### Task objective:
Give back, word for word, every line from the one containing "Beigeben von weiteren Mitteln verändert" to the end of the listing, and nothing more.
____
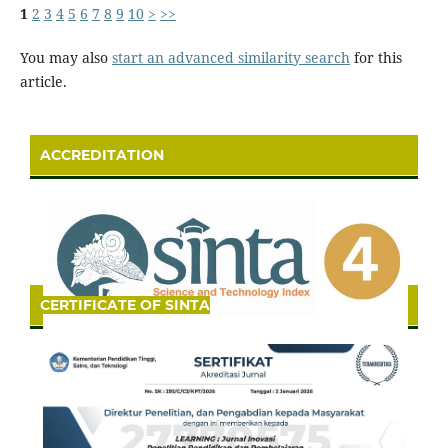
1
2
3
4
5
6
7
8
9
10
>
>>
You may also
start an advanced similarity search
for this
article.
ACCREDITATION
CERTIFICATE OF SINTA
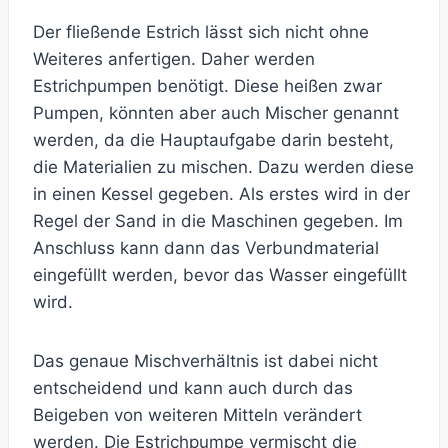
Der fließende Estrich lässt sich nicht ohne
Weiteres anfertigen. Daher werden
Estrichpumpen benötigt. Diese heißen zwar
Pumpen, könnten aber auch Mischer genannt
werden, da die Hauptaufgabe darin besteht,
die Materialien zu mischen. Dazu werden diese
in einen Kessel gegeben. Als erstes wird in der
Regel der Sand in die Maschinen gegeben. Im
Anschluss kann dann das Verbundmaterial
eingefüllt werden, bevor das Wasser eingefüllt
wird.
Das genaue Mischverhältnis ist dabei nicht
entscheidend und kann auch durch das
Beigeben von weiteren Mitteln verändert
werden. Die Estrichpumpe vermischt die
____
### Exercise result:
Beigeben von weiteren Mitteln verändert
werden. Die Estrichpumpe vermischt die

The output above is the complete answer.